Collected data
● ● ● ● ●

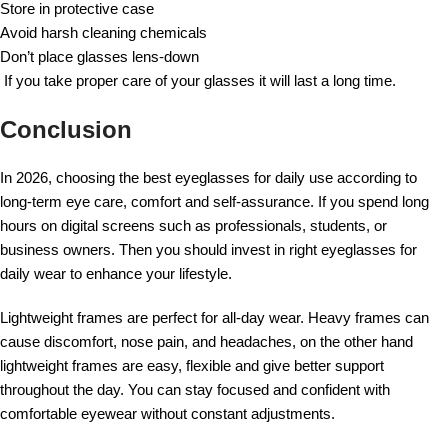
Store in protective case
Avoid harsh cleaning chemicals
Don’t place glasses lens-down
If you take proper care of your glasses it will last a long time.
Conclusion
In 2026, choosing the best eyeglasses for daily use according to
long-term eye care, comfort and self-assurance. If you spend long
hours on digital screens such as professionals, students, or
business owners. Then you should invest in right eyeglasses for
daily wear to enhance your lifestyle.
Lightweight frames are perfect for all-day wear. Heavy frames can
cause discomfort, nose pain, and headaches, on the other hand
lightweight frames are easy, flexible and give better support
throughout the day. You can stay focused and confident with
comfortable eyewear without constant adjustments.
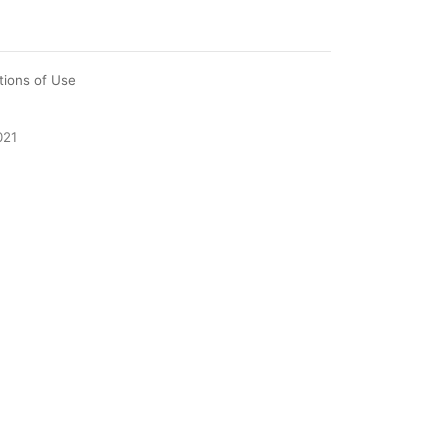
tions of Use
021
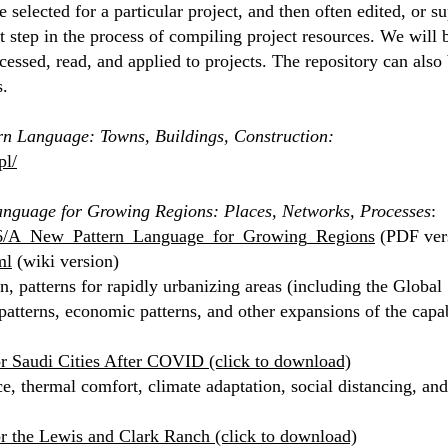
 are selected for a particular project, and then often edited, o
rst step in the process of compiling project resources. We will 
cessed, read, and applied to projects. The repository can also 
s.
rn Language: Towns, Buildings, Construction:
pl/
nguage for Growing Regions: Places, Networks, Processes
:
76/A_New_Pattern_Language_for_Growing_Regions
(PDF ver
ml
(wiki version)
, patterns for rapidly urbanizing areas (including the Global 
atterns, economic patterns, and other expansions of the capabi
or Saudi Cities After COVID (click to download)
ce, thermal comfort, climate adaptation, social distancing, and 
or the Lewis and Clark Ranch (click to download)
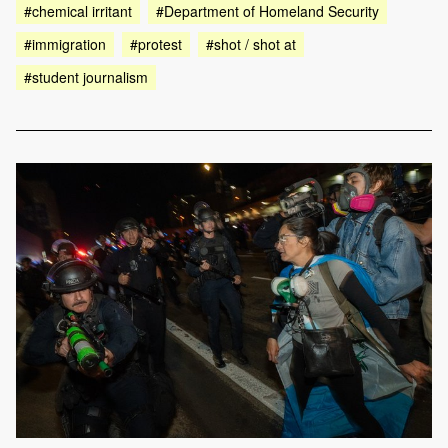
#chemical irritant
#Department of Homeland Security
#immigration
#protest
#shot / shot at
#student journalism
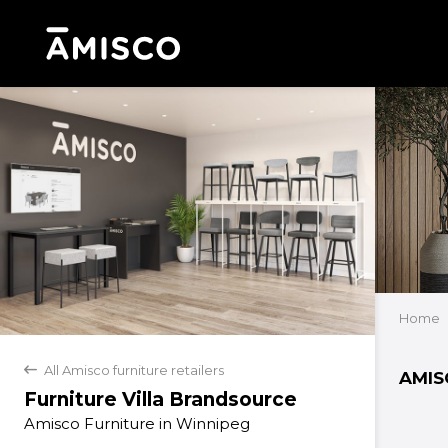
Home
All Amisco furniture retailers
back
AMIS
Furniture Villa Brandsource
Amisco Furniture in Winnipeg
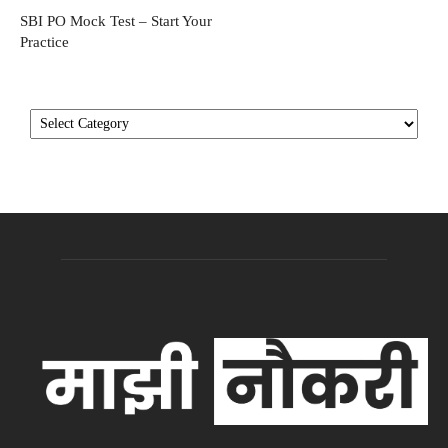
SBI PO Mock Test – Start Your
Practice
Categories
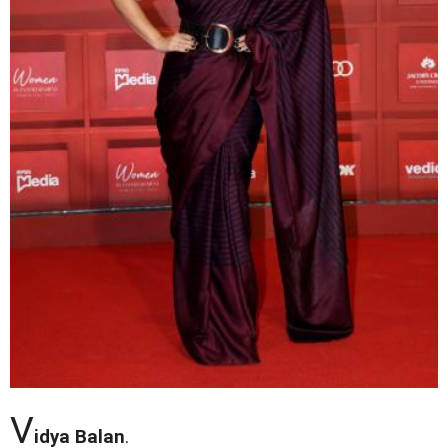
V
idya Balan
.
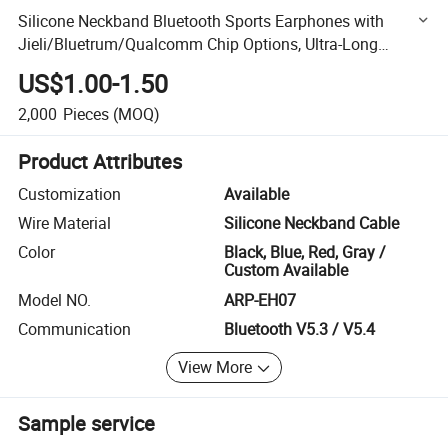
Silicone Neckband Bluetooth Sports Earphones with
Jieli/Bluetrum/Qualcomm Chip Options, Ultra-Long
Battery Life, Enc Noise Canceling, Factory Wholesale
US$1.00-1.50
2,000
Pieces
(MOQ)
Product Attributes
Customization
Available
Wire Material
Silicone Neckband Cable
Color
Black, Blue, Red, Gray /
Custom Available
Model NO.
ARP-EH07
Communication
Bluetooth V5.3 / V5.4
View More
Sample service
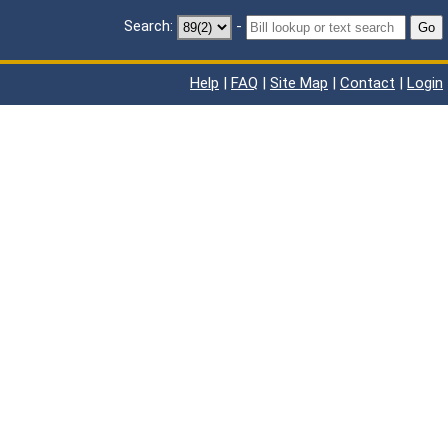
Search:
-
Go
Help
|
FAQ
|
Site Map
|
Contact
|
Login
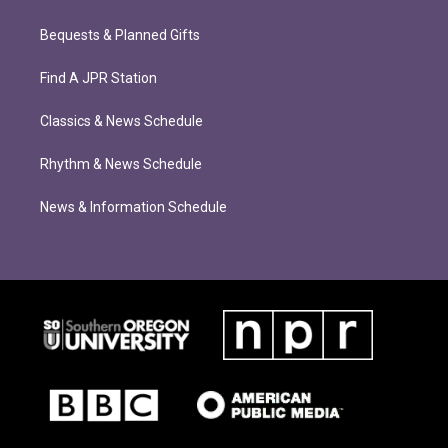
Bequests & Planned Gifts
Find A JPR Station
Classics & News Schedule
Rhythm & News Schedule
News & Information Schedule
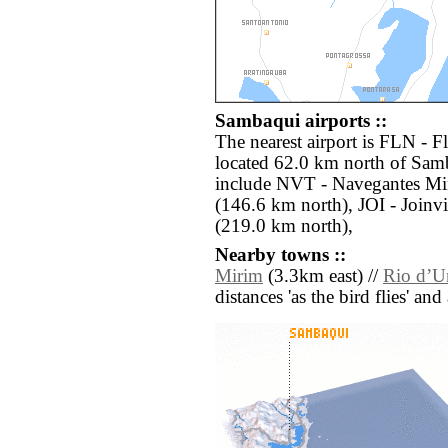
Sambaqui airports ::
The nearest airport is FLN - F
located 62.0 km north of Samb
include NVT - Navegantes Min
(146.6 km north), JOI - Joinv
(219.0 km north),
Nearby towns ::
Mirim
(3.3km east) //
Rio dʼU
distances 'as the bird flies' an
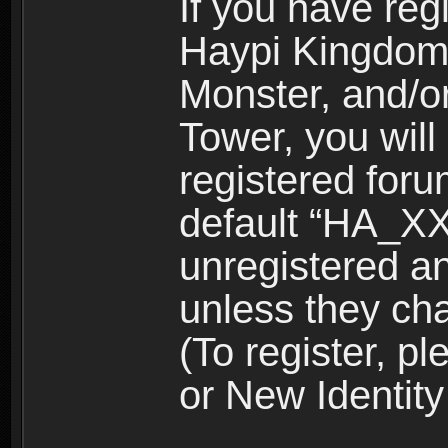
If you have reg
Haypi Kingdom
Monster, and/o
Tower, you wil
registered for
default “HA_XX
unregistered and
unless they ch
(To register, 
or New Identity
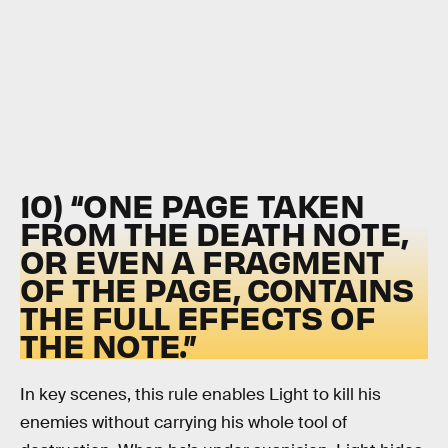
10) “ONE PAGE TAKEN
FROM THE DEATH NOTE,
OR EVEN A FRAGMENT
OF THE PAGE, CONTAINS
THE FULL EFFECTS OF
THE NOTE.”
In key scenes, this rule enables Light to kill his
enemies without carrying his whole tool of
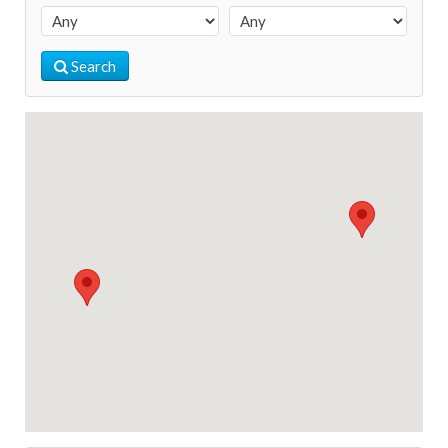
Search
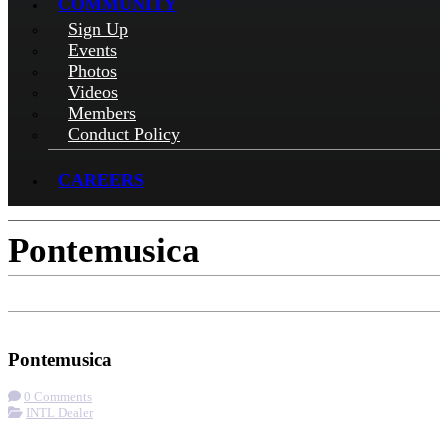
COMMUNITY
Sign Up
Events
Photos
Videos
Members
Conduct Policy
CAREERS
Pontemusica
Check-in
Get Directions
Pontemusica
0 Comments
INTL Dealer
More options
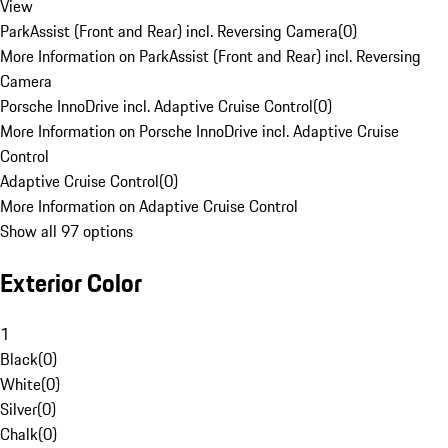
View
ParkAssist (Front and Rear) incl. Reversing Camera
(
0
)
More Information on ParkAssist (Front and Rear) incl. Reversing
Camera
Porsche InnoDrive incl. Adaptive Cruise Control
(
0
)
More Information on Porsche InnoDrive incl. Adaptive Cruise
Control
Adaptive Cruise Control
(
0
)
More Information on Adaptive Cruise Control
Show all 97 options
Exterior Color
1
Black
(
0
)
White
(
0
)
Silver
(
0
)
Chalk
(
0
)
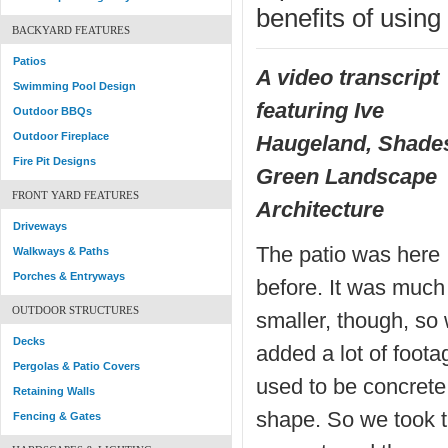
benefits of usin
BACKYARD FEATURES
Patios
A video transcript
Swimming Pool Design
featuring Ive
Outdoor BBQs
Outdoor Fireplace
Haugeland, Shades
Fire Pit Designs
Green Landscape
FRONT YARD FEATURES
Architecture
Driveways
The patio was here
Walkways & Paths
Porches & Entryways
before. It was much
OUTDOOR STRUCTURES
smaller, though, so
Decks
added a lot of footag
Pergolas & Patio Covers
used to be concrete,
Retaining Walls
shape. So we took t
Fencing & Gates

● ● ● ● ●

Exercise brief: What is the count of lines in the data above containing the string "PAGE"? Write the number and nothing else.

Your response: 2